Biking around the city was an enlightening experience. We crossed Admirals Bridge and Gorlitzer Park, where immigrants from Africa loiter and sell drugs. We later biked at Tempelhof, an abandoned airport where thousands of Syrian refugees live. Locals were biking down the runway, walking their dogs, gardening and watering plants, playing sports, running, having a picnic.
We ate a doner, the equivalent of our taco bell in Berlin, except a doner kebab is a delicious, Turkish sandwich made from meat cooked on a vertical skewer and rotated around. In fact, the word doner comes from the Turkish word donmek, to turn or rotate.
http://www.abandonedberlin.com/2015/03/tempelhof-mother-of-all-airports.html
http://usatoday30.usatoday.com/travel/destinations/2010-04-11-germany-doner-kebab_N.htm

Around 10 pm we took the S-Bahn across town to a club called about blank. We waited in line for what felt like an eternity, and we were the only ones talking and having a good time. Everybody else just didn’t look like they wanted to be there. We were definitely those loud obnoxious Americans. Also every guy was wearing a black shirt or jacket. I stuck out, being the one guy wearing a white shirt. When we got the front, the bouncer asked us how many we were. With our blatantly American accents, we said we were 5. He kind of gave us a hint, he asked “Are you SURE you all 5 are together?” When we all cluelessly looked at each other and nodded our heads, he apologized and told us to leave.
The second club we went to, Sisyphos, was apparently even more exclusive. We changed up the game plan, and separated into three groups. This time, we tried to look slumped and depressed, you know, as if we were just too cool for this place. I talked to the bouncer with a French accent, and sure enough, it worked.
We get in there and there are several techno rooms across the club and an outdoor bar with way overpriced beverages. Everyone in the club was dancing, just going to their own beat, nobody was trying to one up anybody with some dance move. It’s like they were in their own world. Much different than clubs in the US, where dancing is more social and people dance in a circle together, instead of wandering off for their private solos.
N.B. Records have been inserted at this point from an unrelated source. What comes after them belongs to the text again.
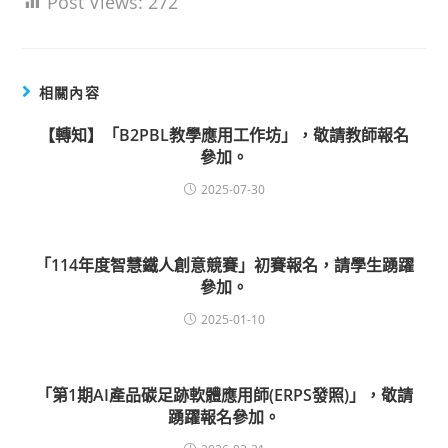
Post Views:
272
相關內容
【轉知】「B2PBL教學應用工作坊」，敬請教師報名
參加。
2025-07-30
「114年度智慧鐵人創意競賽」初賽報名，請學生踴躍
參加。
2025-01-10
「第1期AI產品碳足跡軟體應用師(ERPS發照)」，敬請
踴躍報名參加。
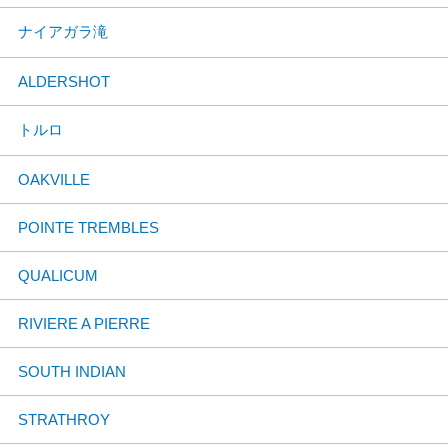
ナイアガラ滝
ALDERSHOT
トルロ
OAKVILLE
POINTE TREMBLES
QUALICUM
RIVIERE A PIERRE
SOUTH INDIAN
STRATHROY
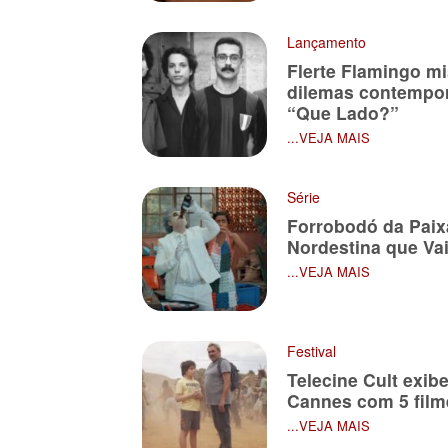
Lançamento
Flerte Flamingo mis
dilemas contempor
“Que Lado?”
...VEJA MAIS
Série
Forrobodó da Pai
Nordestina que Vai
...VEJA MAIS
Festival
Telecine Cult exibe
Cannes com 5 film
...VEJA MAIS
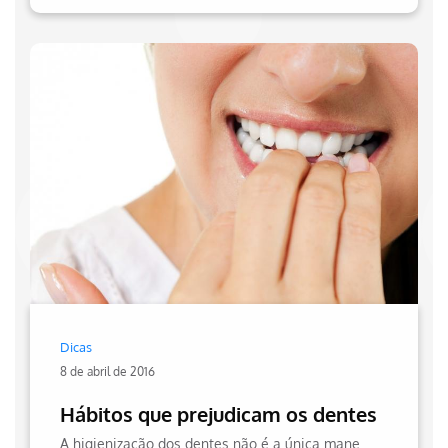
Dicas
8 de abril de 2016
Hábitos que prejudicam os dentes
A higienização dos dentes não é a única maneira de mantê-los limpos. Existem hábitos que devem ser evitados para manter a saúde bucal. Confira no site da Hapvida!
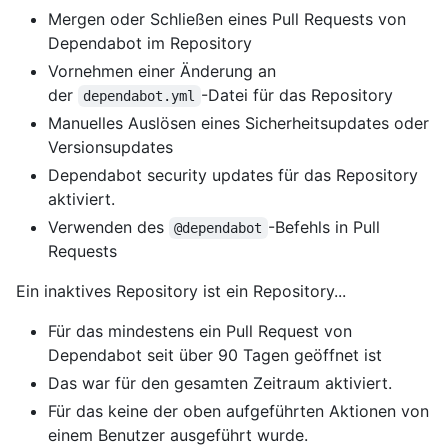
Mergen oder Schließen eines Pull Requests von
Dependabot im Repository
Vornehmen einer Änderung an
der
-Datei für das Repository
dependabot.yml
Manuelles Auslösen eines Sicherheitsupdates oder
Versionsupdates
Dependabot security updates für das Repository
aktiviert.
Verwenden des
-Befehls in Pull
@dependabot
Requests
Ein inaktives Repository ist ein Repository...
Für das mindestens ein Pull Request von
Dependabot seit über 90 Tagen geöffnet ist
Das war für den gesamten Zeitraum aktiviert.
Für das keine der oben aufgeführten Aktionen von
einem Benutzer ausgeführt wurde.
We danced and lost track of the time. I exited one of the dancing rooms to find the sunrise blaring down on me. It was 6:30 when Greg and I left the club. Time for bed, except. . . we had another tour scheduled starting in a few hours. The grueling life of a foreign exchange student in Berlin. 
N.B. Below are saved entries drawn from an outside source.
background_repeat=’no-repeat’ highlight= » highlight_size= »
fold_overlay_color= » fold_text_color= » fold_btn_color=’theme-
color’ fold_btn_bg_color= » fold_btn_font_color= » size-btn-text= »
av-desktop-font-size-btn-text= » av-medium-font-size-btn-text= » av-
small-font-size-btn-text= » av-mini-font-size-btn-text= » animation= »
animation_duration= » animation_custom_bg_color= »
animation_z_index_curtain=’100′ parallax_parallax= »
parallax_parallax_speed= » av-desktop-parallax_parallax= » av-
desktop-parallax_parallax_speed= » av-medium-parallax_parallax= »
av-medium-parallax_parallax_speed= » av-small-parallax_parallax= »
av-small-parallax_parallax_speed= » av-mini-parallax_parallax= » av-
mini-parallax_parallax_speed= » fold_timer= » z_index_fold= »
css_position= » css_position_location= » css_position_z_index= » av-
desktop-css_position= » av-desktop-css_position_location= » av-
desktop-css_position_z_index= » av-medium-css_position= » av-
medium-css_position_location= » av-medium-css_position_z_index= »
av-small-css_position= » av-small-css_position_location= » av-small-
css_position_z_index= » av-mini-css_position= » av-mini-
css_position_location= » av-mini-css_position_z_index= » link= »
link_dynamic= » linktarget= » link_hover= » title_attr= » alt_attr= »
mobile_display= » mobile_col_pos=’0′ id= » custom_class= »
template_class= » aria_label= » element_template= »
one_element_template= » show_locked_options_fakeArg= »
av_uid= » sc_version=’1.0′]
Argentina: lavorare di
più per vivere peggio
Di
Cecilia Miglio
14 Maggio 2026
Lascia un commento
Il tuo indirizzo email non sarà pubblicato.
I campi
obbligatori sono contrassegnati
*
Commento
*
We were wandered around the deserted streets of Berlin. It looked like a scene from the walking dead. We knew that if we took a nap, we would only be more tired, so we searched for a jolt in the form of nicotine. We walked into a tiny convenience store where there were a few other guys who were doing the same thing we were, running away from sleep. We bought cigars and talked with these guys for about an hour and a half. We talked about everything, from sports and sharing stories, to discussing the economic and refugee situation in Germany and comparing governments.
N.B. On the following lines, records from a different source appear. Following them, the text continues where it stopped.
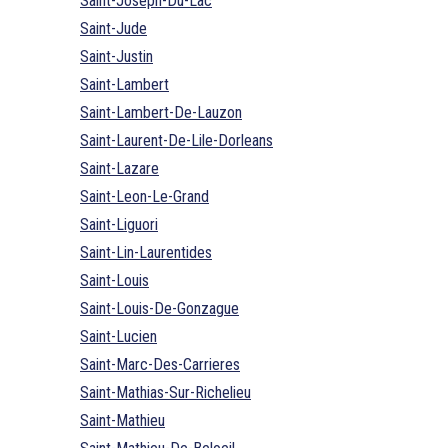
Saint-Joseph-Du-Lac
Saint-Jude
Saint-Justin
Saint-Lambert
Saint-Lambert-De-Lauzon
Saint-Laurent-De-Lile-Dorleans
Saint-Lazare
Saint-Leon-Le-Grand
Saint-Liguori
Saint-Lin-Laurentides
Saint-Louis
Saint-Louis-De-Gonzague
Saint-Lucien
Saint-Marc-Des-Carrieres
Saint-Mathias-Sur-Richelieu
Saint-Mathieu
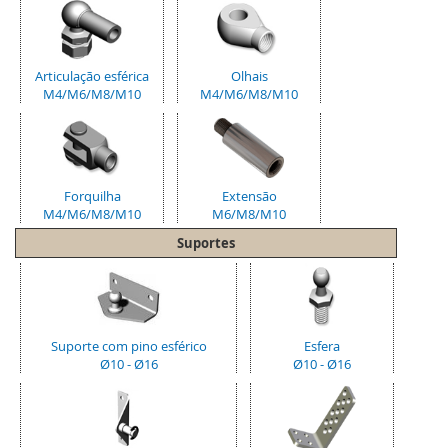
Articulação esférica
Olhais
M4/M6/M8/M10
M4/M6/M8/M10
Forquilha
Extensão
M4/M6/M8/M10
M6/M8/M10
Suportes
Suporte com pino esférico
Esfera
Ø10 - Ø16
Ø10 - Ø16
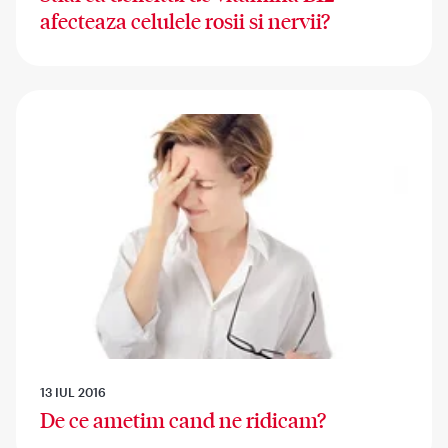
afecteaza celulele rosii si nervii?
13 IUL 2016
De ce ametim cand ne ridicam?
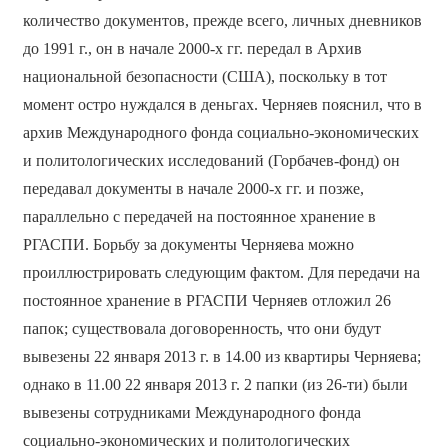
количество документов, прежде всего, личных дневников
до 1991 г., он в начале 2000-х гг. передал в Архив
национальной безопасности (США), поскольку в тот
момент остро нуждался в деньгах. Черняев пояснил, что в
архив Международного фонда социально-экономических
и политологических исследований (Горбачев-фонд) он
передавал документы в начале 2000-х гг. и позже,
параллельно с передачей на постоянное хранение в
РГАСПИ. Борьбу за документы Черняева можно
проиллюстрировать следующим фактом. Для передачи на
постоянное хранение в РГАСПИ Черняев отложил 26
папок; существовала договоренность, что они будут
вывезены 22 января 2013 г. в 14.00 из квартиры Черняева;
однако в 11.00 22 января 2013 г. 2 папки (из 26-ти) были
вывезены сотрудниками Международного фонда
социально-экономических и политологических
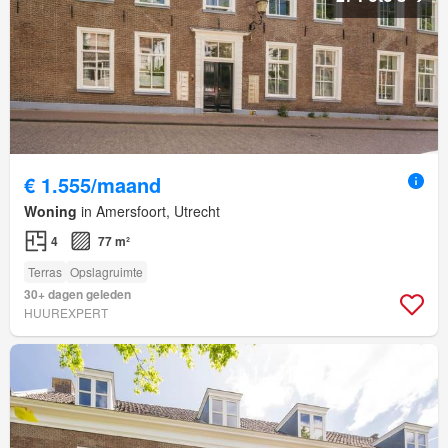
€ 1.555/maand
Woning
in Amersfoort, Utrecht
4
77 m²
Terras
Opslagruimte
30+ dagen geleden
HUUREXPERT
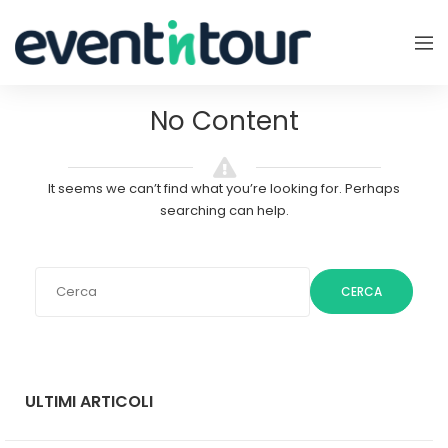
No Content
It seems we can’t find what you’re looking for. Perhaps
searching can help.
CERCA
ULTIMI ARTICOLI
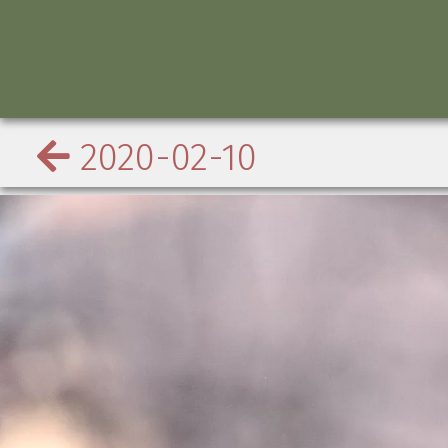
2020-02-10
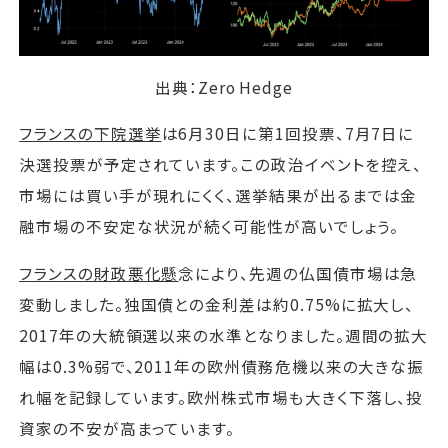
出典：Zero Hedge
フランスの下院選挙
は6月30日に第1回投票、7月7日に
決選投票が予定されています。この政治イベントを控え、
市場には買い手が現れにくく、選挙結果が出るまでは金
融市場の不安定な状況が続く可能性が高いでしょう。
フランスの財政悪化懸
念により、先週の仏国債市場は急
変動しました。独国債との金利差は約0.75%に拡大し、
2017年の大統領選以来の水準となりました。週間の拡大
幅は0.3%弱で、2011年の欧州債務危機以来の大きな振
れ幅を記録しています。欧州株式市場も大きく下落し、投
資家の不安が高まっています。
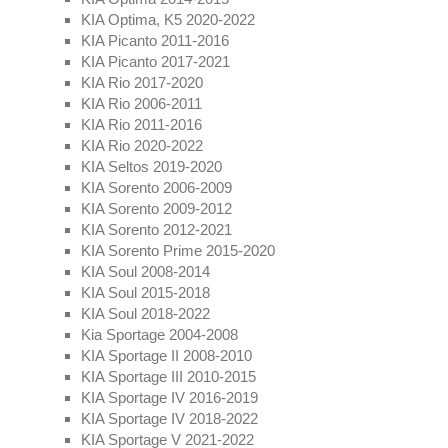
KIA Optima, K5 2020-2022
KIA Picanto 2011-2016
KIA Picanto 2017-2021
KIA Rio 2017-2020
KIA Rio 2006-2011
KIA Rio 2011-2016
KIA Rio 2020-2022
KIA Seltos 2019-2020
KIA Sorento 2006-2009
KIA Sorento 2009-2012
KIA Sorento 2012-2021
KIA Sorento Prime 2015-2020
KIA Soul 2008-2014
KIA Soul 2015-2018
KIA Soul 2018-2022
Kia Sportage 2004-2008
KIA Sportage II 2008-2010
KIA Sportage III 2010-2015
KIA Sportage IV 2016-2019
KIA Sportage IV 2018-2022
KIA Sportage V 2021-2022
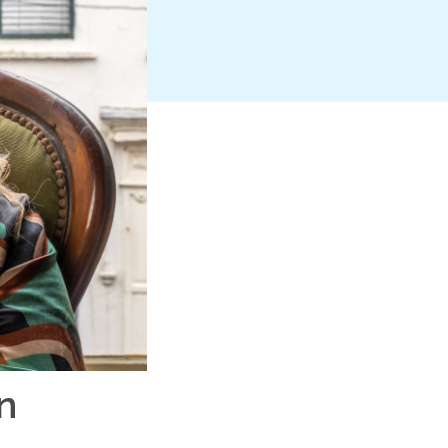
Cookiebeleid (EU)
n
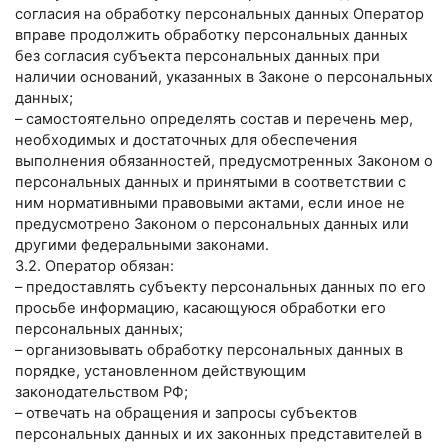
согласия на обработку персональных данных Оператор
вправе продолжить обработку персональных данных
без согласия субъекта персональных данных при
наличии оснований, указанных в Законе о персональных
данных;
– самостоятельно определять состав и перечень мер,
необходимых и достаточных для обеспечения
выполнения обязанностей, предусмотренных Законом о
персональных данных и принятыми в соответствии с
ним нормативными правовыми актами, если иное не
предусмотрено Законом о персональных данных или
другими федеральными законами.
3.2. Оператор обязан:
– предоставлять субъекту персональных данных по его
просьбе информацию, касающуюся обработки его
персональных данных;
– организовывать обработку персональных данных в
порядке, установленном действующим
законодательством РФ;
– отвечать на обращения и запросы субъектов
персональных данных и их законных представителей в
We finished our cigars and said our farewells, then arrived back to the hotel around 9:30. We ate breakfast and left for the walking tour at 10:30. Everything was going well. I was a lot more awake than I had expected. We walked over to the Brandenburg gate and all of a sudden I hit a brick wall. The need for sleep had finally caught up to me. We then walked to the Holocaust Memorial where we walked through a series of imposing, high-standing columns next to each other. Walking through it made me feel anxious and on guard because the turns were so tight. I thought I would run into someone, and I kept losing sight of the others in my group. The tour guide mentioned that feeling was common, and that Holocaust victims felt like constantly.

We got back to the hotel around 3 pm. I slept on impact upon crashing the bed.